İslami hükümler manasına gelen mukaddes Şeriatın bağlıları böyle örnek bir inceliği tarih boyunca gösteregelmişlerdir.
İddia etmemişler yaşamışlardır.
Şeriatın güzel hükümlerini her yerden ve herkesten önce bizzat kendilerinde uygulamışlardır.
Kur'an hükümlerine gönülden bağlı müslümanlar, Şeriat çığırtkanlığı yapmazlar.
Savunduklarını doğru anlamaya ve dürüstçe yaşamaya bakarlar.
Yaşayan Kur'an lar olarak çevrelerini aydınlatırlar.
Allah'ın hükümlerini muhtaçlara da, bilmeyenlere de, yanlış bilenlere de ulaştırırlar.
Yani Şeriat hükümleri için cihad ederler.
İmam-ı Gazali Hazretlerinin güzel deyimiyle, insan ile İslam arasında ki engelleri, duvarları, perdeleri kaldırırlar; ilimle, irfanla, ikna ile..
Ve bilirler ki, en güzel şey de zorla baskıyla, terörle ve korkutarak benimsetilemez.
Dünyaya yeni düzen getirme iddiasındakiler, daha çok bozmaktan başka bir şey yapmadılar.
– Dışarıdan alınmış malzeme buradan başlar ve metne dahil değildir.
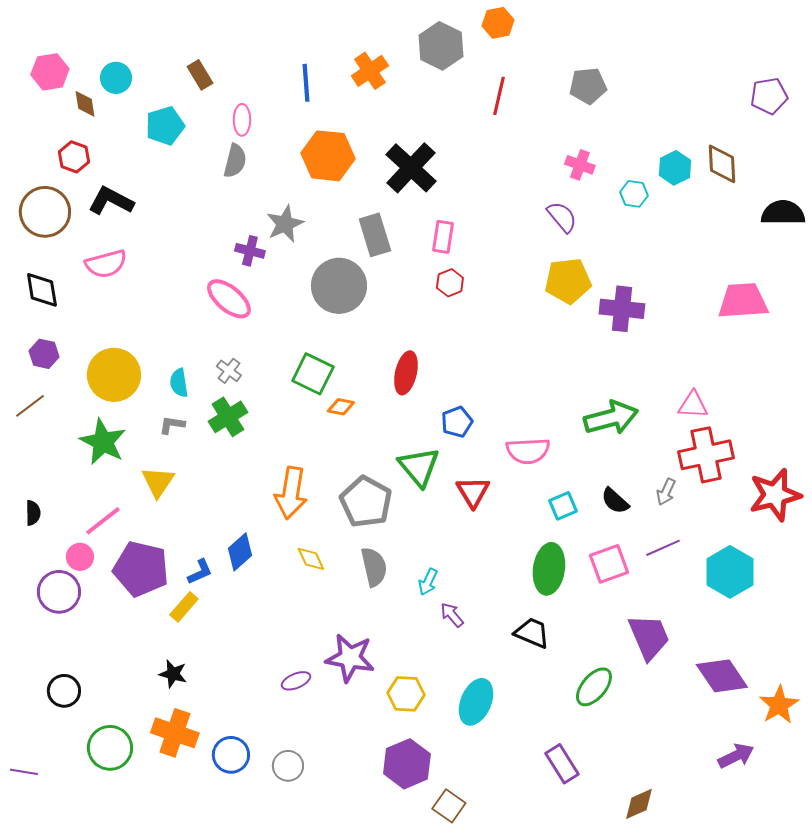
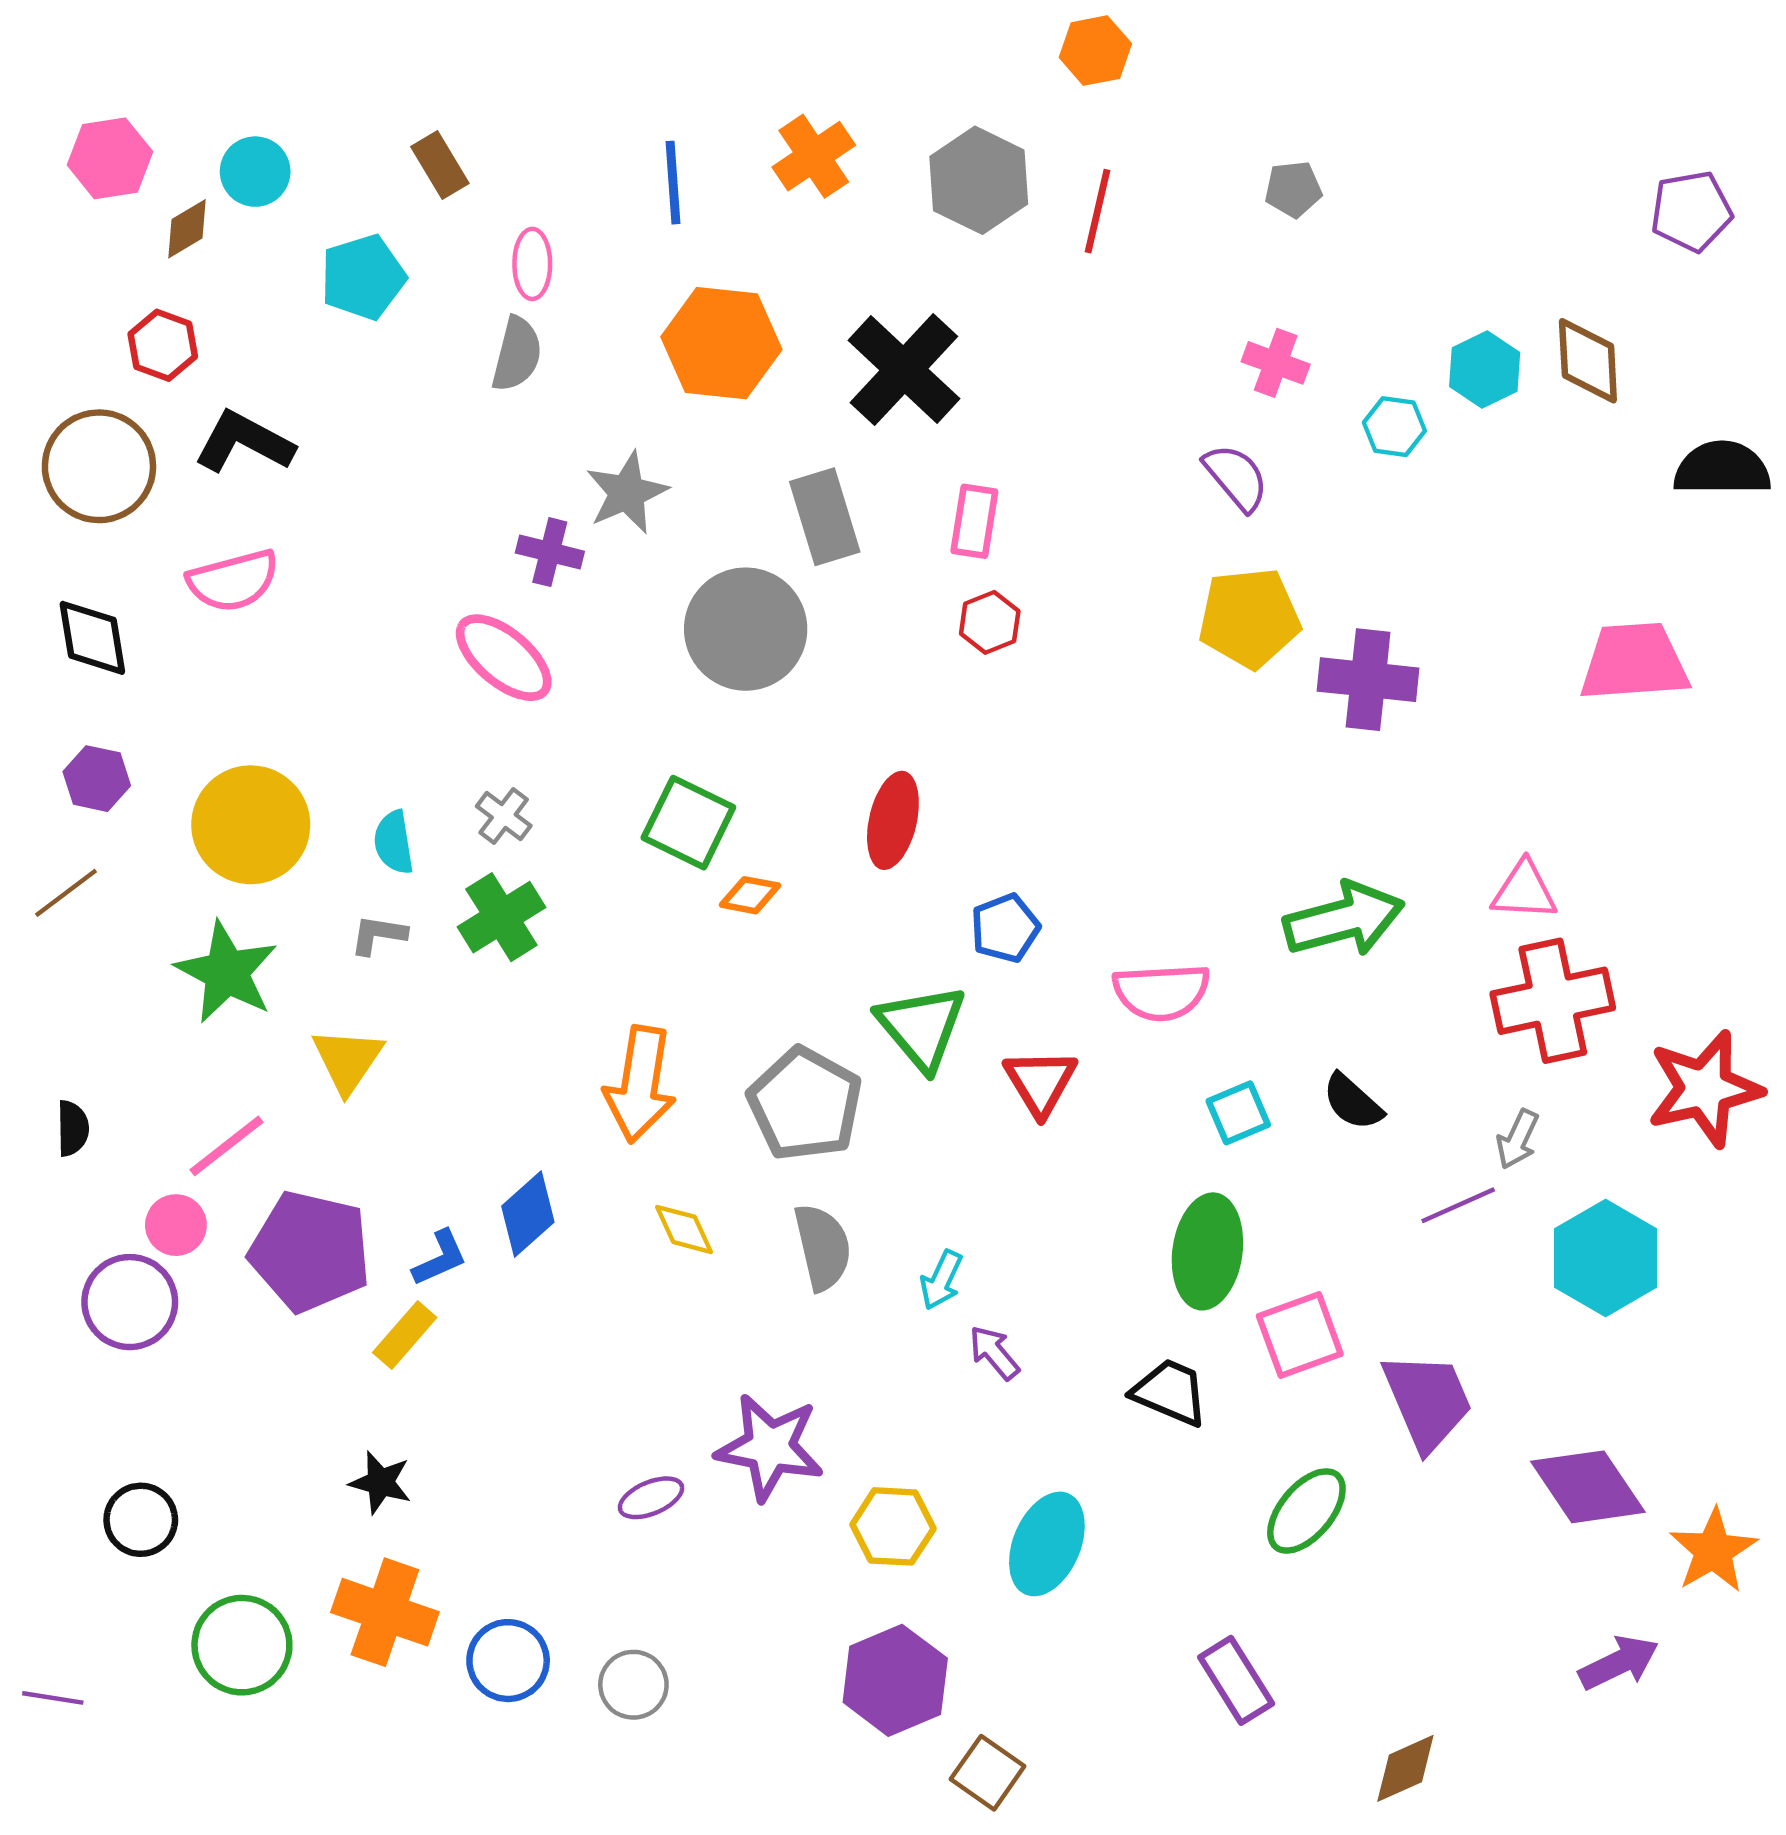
gray hexagon: (441, 46) -> (979, 180), moved
gray pentagon: (588, 86) -> (1293, 189), size x0.7
brown diamond: (85, 104) -> (187, 229), turned 68
gray arrow: (666, 492) -> (1518, 1139), moved
pink square: (609, 564) -> (1300, 1335), moved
Sömürgeciliği modernleştirdiler.
Çağdaş haçlı seferlerine sebep oldular.
Zorbalığı kışkırttılar.
Kanı ve kini körüklediler.
Saadet asrının güzellikleri ise, öcü gibi gösterilen Şeriat sözüyle kapatılmaya, gizlenmeye çalışıldı.
"Artık, perdenin arkasını görmenin, zehir gibi anlatılanın panzehir olduğunu fark etmenin zamanı gelmiştir."


Farkınız İslam Olsun Kitabından Alıntıdır.